The union organizing announcement is the latest among a wave of union campaigns at corporations that have previously staved off unionization, including at Starbucks, Amazon, REI, and union elections filed at Target and Apple.
Trader Joe’s was one of several employers that pushed back on organizing efforts and complaints from workers about its handling of the Covid-19 pandemic in 2020 and calls for hazard pay.
Early in the pandemic, Bane sent a company-wide memo to all employees expressing opposition for unionization within the company. In their announcement, workers cited the company-wide letter, arguing that the company has slashed wages and benefits for workers since then, and they see unionizing as the only way to protect themselves from further cuts.
“We’re organizing because it feels more and more like we don’t have a say in decisions that the company makes, decisions that directly impact our day-to-day lives, and the health and wellbeing of us and our families,” said Tony Falco, a worker at the Trader Joe’s store in Hadley, Massachusetts.

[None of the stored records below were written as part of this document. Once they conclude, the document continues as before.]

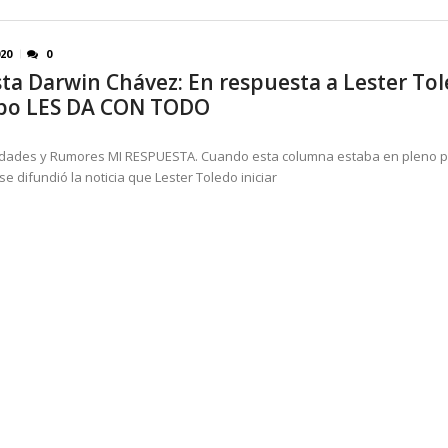
020
0
sta Darwin Chávez: En respuesta a Lester Tol
ipo LES DA CON TODO
dades y Rumores MI RESPUESTA. Cuando esta columna estaba en pleno p
se difundió la noticia que Lester Toledo iniciar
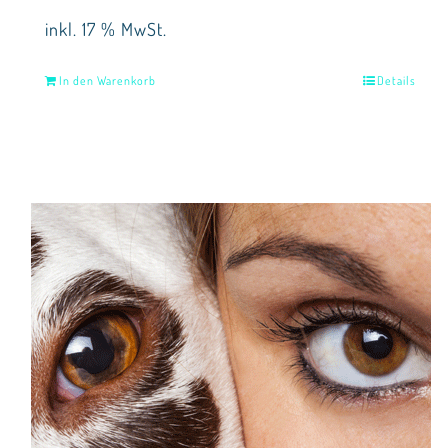
inkl. 17 % MwSt.
In den Warenkorb
Details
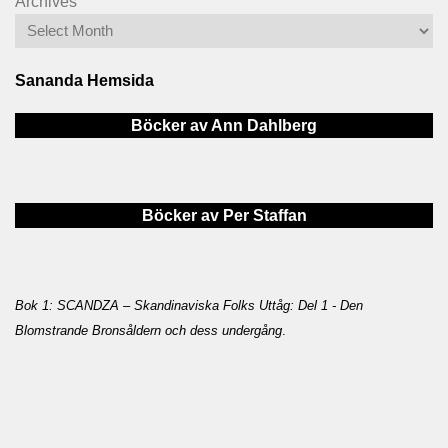
Archives
Sananda Hemsida
Böcker av Ann Dahlberg
Böcker av Per Staffan
Bok 1: SCANDZA – Skandinaviska Folks Uttåg: Del 1 - Den
Blomstrande Bronsåldern och dess undergång
.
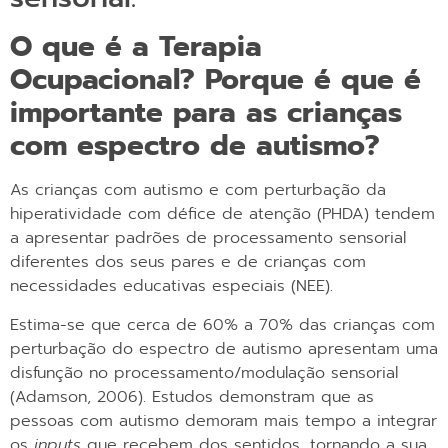
O que é a Terapia
Ocupacional? Porque é que é
importante para as crianças
com espectro de autismo?
As crianças com autismo e com perturbação da
hiperatividade com défice de atenção (PHDA) tendem
a apresentar padrões de processamento sensorial
diferentes dos seus pares e de crianças com
necessidades educativas especiais (NEE).
Estima-se que cerca de 60% a 70% das crianças com
perturbação do espectro de autismo apresentam uma
disfunção no processamento/modulação sensorial
(Adamson, 2006). Estudos demonstram que as
pessoas com autismo demoram mais tempo a integrar
os
inputs
que recebem dos sentidos, tornando a sua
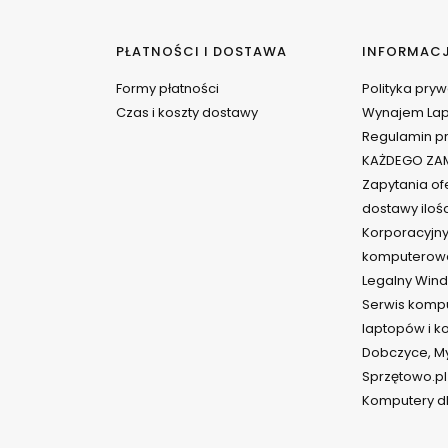
PŁATNOŚCI I DOSTAWA
INFORMAC
Formy płatności
Polityka pry
Czas i koszty dostawy
Wynajem La
Regulamin pr
KAŻDEGO ZAM
Zapytania ofe
dostawy iloś
Korporacyjny
komputerow
Legalny Wind
Serwis komp
laptopów i 
Dobczyce, Myś
Sprzętowo.pl
Komputery dl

Jamie Edwards, a crew member at the Trader Joe’s in Hadley, explained they became interested in organizing a union in the beginning of the pandemic, when workers were not allowed to wear protective equipment initially because of concerns from management that it would scare customers, and other safety concerns expressed by workers were dismissed. Edwards said when CDC guidelines changed, mask policies and caps on the number of customers permitted in the store were not enforced.
Edwards, who is non-binary, also noted they had to show legal paperwork to change their nametags from their dead name.
“I want customers to know this is an effort to give the crew members a say in the way the store is run and to make this company live up to the image that attracts them to the store in the first place,” said Edwards.
Maeg Yosef, an employee at the Trader Joe’s Hadley location for 18 years, said when she first started then, she didn’t think workers at the store needed a union, but that has changed overtime as benefits have been chipped away, pay has stagnated, and safety issues have gone unaddressed.
“I’ve watched so many crew deal with work related injuries and chronic pain, and have been hurt myself. I’ve seen crew members lose their health insurance during cancer treatment,” said Yosef. “Over time it became clear to me that the company was not taking care of us in the same way it once had, and it was time to do something about it. That something is a union.”
She argued that Trader Joe’s reputation as an amazing place to work no longer reflects reality. Yosef noted that Trader Joe’s corporate has yet to respond to the union organizing announcement, but their store manager has promised not to delay the election process in any way.
Trader Joe’s did not immediately respond to a request for comment.